Now she was acting like she didn’t believe I’d met Martha. “I’ll bet you didn’t have a camera in the car with you, did you?” she said, accusingly, as if I had claimed to have been abducted by aliens and forgotten to bring a camera.
“I was going to the pharmacy when I left, I didn’t consider it a photo-op,” I said, wearily, just wanting to take a nap, but then remembering my triumph, “But they did take my picture for the magazine!” I added, getting the car into the garage without knocking over a pile of boxes taller than Magic Johnson.
“We’ll see,” was her only response. I knew she was just mad she hadn’t met Martha. I was sorry she didn’t meet her—but I’d asked her to come with me into town in the first place, a fact I didn’t now dare mention.
Every day after, when Martha’s TV program came on, we both watched, waiting to see what she said about our little town, waiting to see if I’d made it into a picture. Nothing.
Then an episode appeared with Martha in waders in our bay, with her talking about how wonderful it is and going to places in our area I’d never seen in almost ten years of living here. She pulled oysters out of the bay and slurped them down. The whole idea of swallowing raw oysters has never made sense to me or my wife, so we both found this a little nauseating. Then she’s BBQ’d some oysters with the farmers and sprinkled some kind of chili sauce on them, the recipe of which was in this month’s issue. My honesty was still suspect.
Then the issue arrived. I was not allowed to touch it, of course, because my hands tend to be too warm and too greasy and I could smear something. We laid it flat on the table to inspect it without the risk of soiling it and flipped through the pages.
Here was the article. The sunset was much redder than it really was. The oysters were, indeed, glowing. The guests were smiling and laughing, probably because they’re happy to be wearing such expensive clothes.

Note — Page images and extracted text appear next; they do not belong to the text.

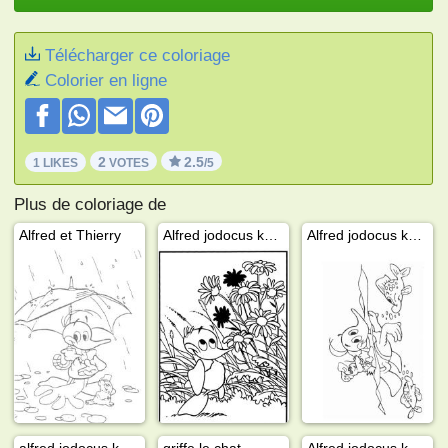
Télécharger ce coloriage
Colorier en ligne
2
2.5
1 LIKES
VOTES
/5
Plus de coloriage de
Alfred et Thierry
Alfred jodocus kwak
Alfred jodocus kwak nage
alfred jodocus kwak dort
griffe le chat
Alfred jodocus kwak à l'école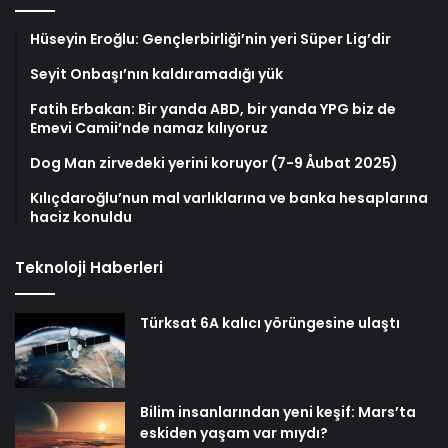
Hüseyin Eroğlu: Gençlerbirliği’nin yeri Süper Lig’dir
Seyit Onbaşı’nın kaldıramadığı yük
Fatih Erbakan: Bir yanda ABD, bir yanda YPG biz de
Emevi Camii’nde namaz kılıyoruz
Dog Man zirvedeki yerini koruyor (7-9 Åubat 2025)
Kılıçdaroğlu’nun mal varlıklarına ve banka hesaplarına
haciz konuldu
Teknoloji Haberleri
Türksat 6A kalıcı yörüngesine ulaştı
Bilim insanlarından yeni keşif: Mars’ta
eskiden yaşam var mıydı?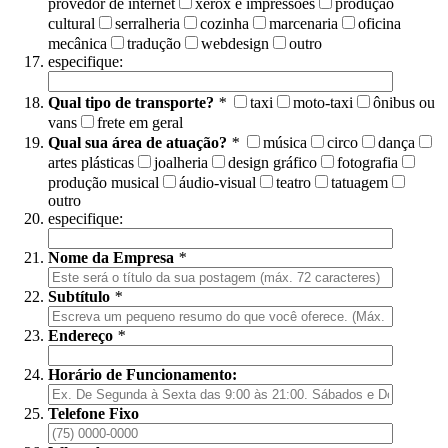
provedor de internet
xerox e impressões
produção
cultural
serralheria
cozinha
marcenaria
oficina
mecânica
tradução
webdesign
outro
especifique:
Qual tipo de transporte?
*
taxi
moto-taxi
ônibus ou
vans
frete em geral
Qual sua área de atuação?
*
música
circo
dança
artes plásticas
joalheria
design gráfico
fotografia
produção musical
áudio-visual
teatro
tatuagem
outro
especifique:
Nome da Empresa
*
Subtítulo
*
Endereço
*
Horário de Funcionamento:
Telefone Fixo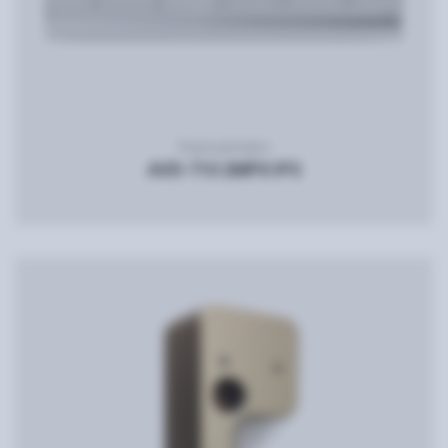
Видеодомофон
AVD-710 2MPX IPS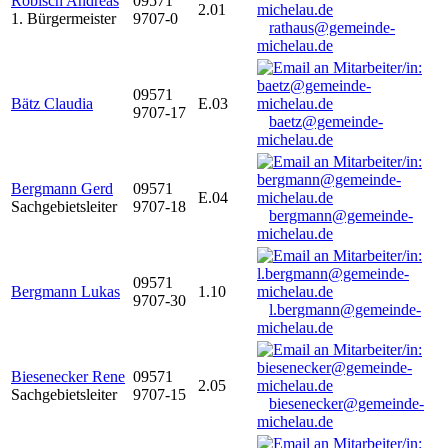
Robisch Andreas
09571
2.01
1. Bürgermeister
9707-0
rathaus@gemeinde-
michelau.de
09571
Bätz Claudia
E.03
9707-17
baetz@gemeinde-
michelau.de
Bergmann Gerd
09571
E.04
Sachgebietsleiter
9707-18
bergmann@gemeinde-
michelau.de
09571
Bergmann Lukas
1.10
9707-30
l.bergmann@gemeinde-
michelau.de
Biesenecker Rene
09571
2.05
Sachgebietsleiter
9707-15
biesenecker@gemeinde-
michelau.de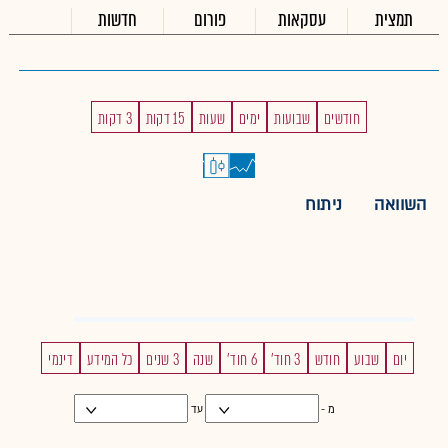
תמצית
עסקאות
פורום
חדשות
חודשים
שבועות
ימים
שעות
15 דקות
3 דקות
השוואה
ניתוח
יום
שבוע
חודש
3 חוד'
6 חוד'
שנה
3 שנים
כל המידע
דינמי
מ -
עד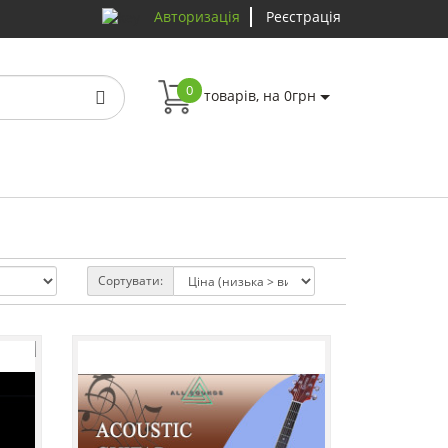
Авторизація
Реєстрація
0
товарів, на 0грн
Сортувати: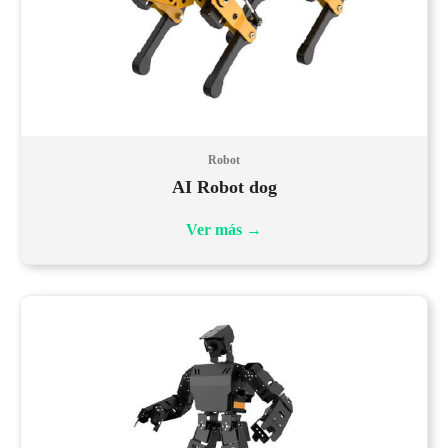
Robot
AI Robot dog
Ver más
→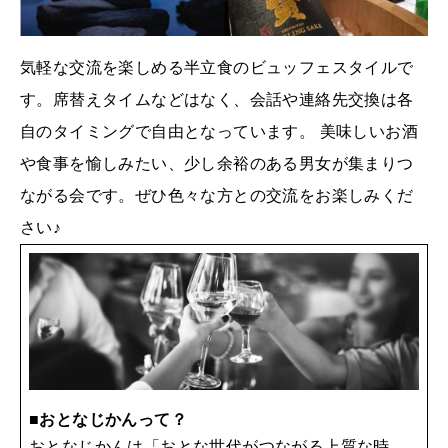
気軽な交流を楽しめる半立食のビュッフェスタイルで
す。席替えタイムなどはなく、会話や連絡先交換は各
自のタイミングで自由となっています。 美味しいお酒
や食事を愉しみたい、少し余裕のある男女が集まりつ
ながる会です。ぜひ色々な方との交流をお楽しみくだ
さい♪
■おとなじかんって？
おとなじかんは「おとな世代がつながる上質な時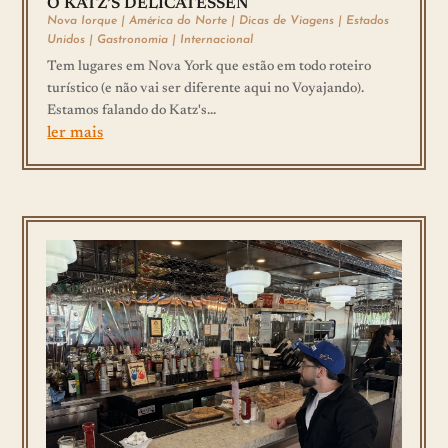
O KATZ’S DELICATESSEN
Nova Iorque
|
América do Norte
|
Dicas de Viagens
|
Estados
Unidos
|
Gastronomia
|
Internacional
Tem lugares em Nova York que estão em todo roteiro
turístico (e não vai ser diferente aqui no Voyajando).
Estamos falando do Katz's...
ler mais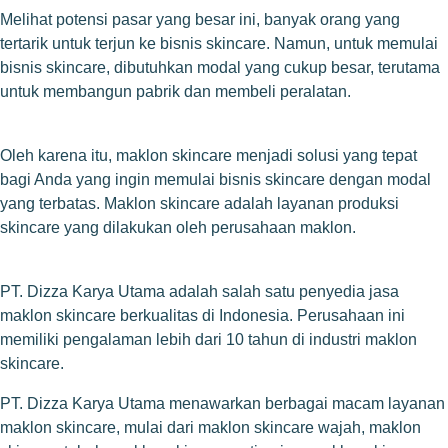
Melihat potensi pasar yang besar ini, banyak orang yang
tertarik untuk terjun ke bisnis skincare. Namun, untuk memulai
bisnis skincare, dibutuhkan modal yang cukup besar, terutama
untuk membangun pabrik dan membeli peralatan.
Oleh karena itu, maklon skincare menjadi solusi yang tepat
bagi Anda yang ingin memulai bisnis skincare dengan modal
yang terbatas. Maklon skincare adalah layanan produksi
skincare yang dilakukan oleh perusahaan maklon.
PT. Dizza Karya Utama adalah salah satu penyedia jasa
maklon skincare berkualitas di Indonesia. Perusahaan ini
memiliki pengalaman lebih dari 10 tahun di industri maklon
skincare.
PT. Dizza Karya Utama menawarkan berbagai macam layanan
maklon skincare, mulai dari maklon skincare wajah, maklon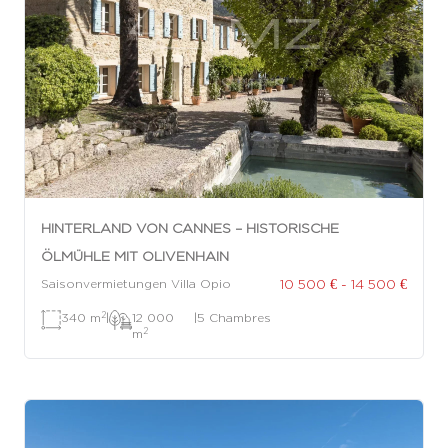
HINTERLAND VON CANNES – HISTORISCHE
ÖLMÜHLE MIT OLIVENHAIN
10 500 € - 14 500 €
Saisonvermietungen Villa Opio
2
340 m
|
12 000
|
5 Chambres
2
m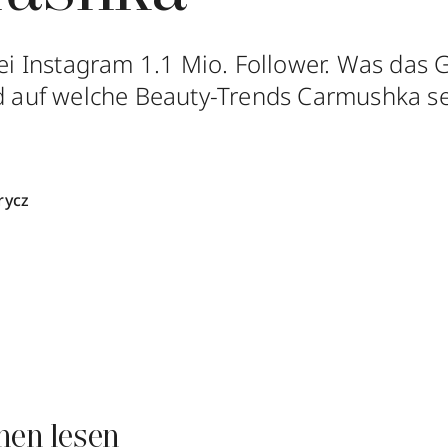
bei Instagram 1.1 Mio. Follower. Was das 
nd auf welche Beauty-Trends Carmushka set
rycz
nen lesen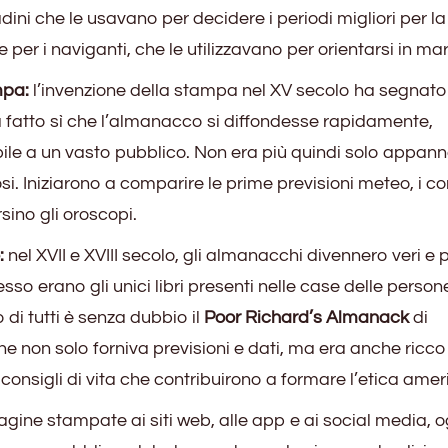
adini che le usavano per decidere i periodi migliori per la
e per i naviganti, che le utilizzavano per orientarsi in mar
mpa:
l’invenzione della stampa nel XV secolo ha segnat
 fatto sì che l’almanacco si diffondesse rapidamente,
ile a un vasto pubblico. Non era più quindi solo appan
si. Iniziarono a comparire le prime previsioni meteo, i co
sino gli oroscopi.
:
nel XVII e XVIII secolo, gli almanacchi divennero veri e 
esso erano gli unici libri presenti nelle case delle person
 di tutti è senza dubbio il
Poor Richard’s Almanack
di
e non solo forniva previsioni e dati, ma era anche ricco
consigli di vita che contribuirono a formare l’etica ame
agine stampate ai siti web, alle app e ai social media, o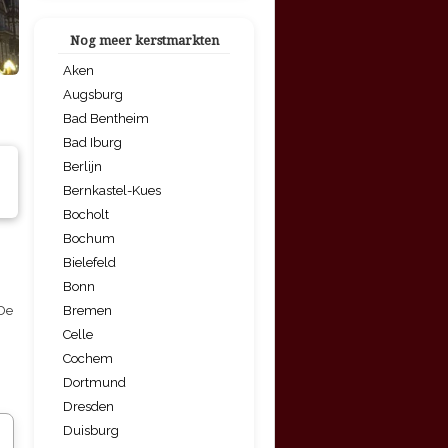
Nog meer kerstmarkten
Aken
Augsburg
Bad Bentheim
Bad Iburg
Berlijn
Bernkastel-Kues
Bocholt
Bochum
Bielefeld
Bonn
Bremen
 De
Celle
Cochem
Dortmund
Dresden
Duisburg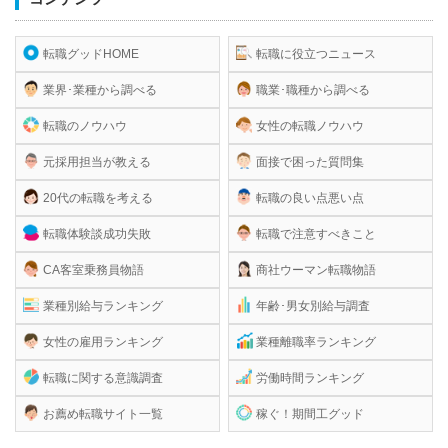
転職グッドHOME
転職に役立つニュース
業界･業種から調べる
職業･職種から調べる
転職のノウハウ
女性の転職ノウハウ
元採用担当が教える
面接で困った質問集
20代の転職を考える
転職の良い点悪い点
転職体験談成功失敗
転職で注意すべきこと
CA客室乗務員物語
商社ウーマン転職物語
業種別給与ランキング
年齢･男女別給与調査
女性の雇用ランキング
業種離職率ランキング
転職に関する意識調査
労働時間ランキング
お薦め転職サイト一覧
稼ぐ！期間工グッド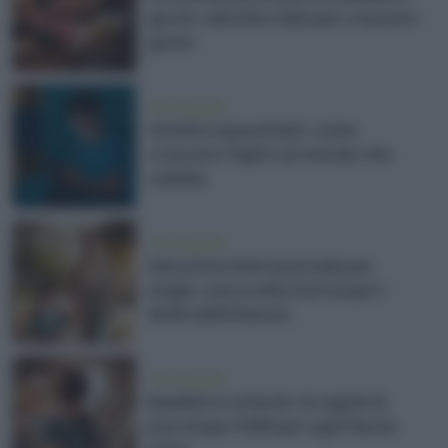
giochi, attività e idee per crescere
green
vivere green
Genitori spaventati: come
crescere i figli in un mondo che
cambia
vivere green
Adozione internazionale per
single: una svolta storica per i
diritti dell’infanzia
vivere green
Bambini e schermi: le regole di
psicologi e OMS per ogni fascia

I was starting to get frantic—worried that my picture wouldn’t be there and my wife would never believe me again. But there it was—thin people on the left, fat people on the right in the back—not only in the back, but “burned in” so they looked as if they were sitting in the dark, blending in with the trees behind them so they’re almost invisible. The plump kid was in the tree, his legs lost in the tangle of thick limbs.
I looked to the right, but all I saw was my hand, holding the tree branch. Now my wife really didn’t believe me, until she saw, scrawled on my palm, the very light and fuzzy letters “DWH,” which I’d written there in a moment inspired by “I Love Lucy” because I had a feeling that, being on the edge, I’d be an easy target for cropping.
I was redeemed. My wife smiled. “Suitable for framing,” she said, shaking her head.
It was then I finally realized that Martha lives in a special plane of existence—too perfect for reality. One where party guests can be imported for their interesting name, or tasteful faces. One where imperfections, such as myself, can easily be removed.
Yet it made me appreciate a whole new world. Not the clinically perfect illusion shown in the flawlessly lit, all-too-carefully-cropped pictures. But in the world living right outside the frame—the reality carefully trimmed out of the picture. For better or worse, that’s where I live.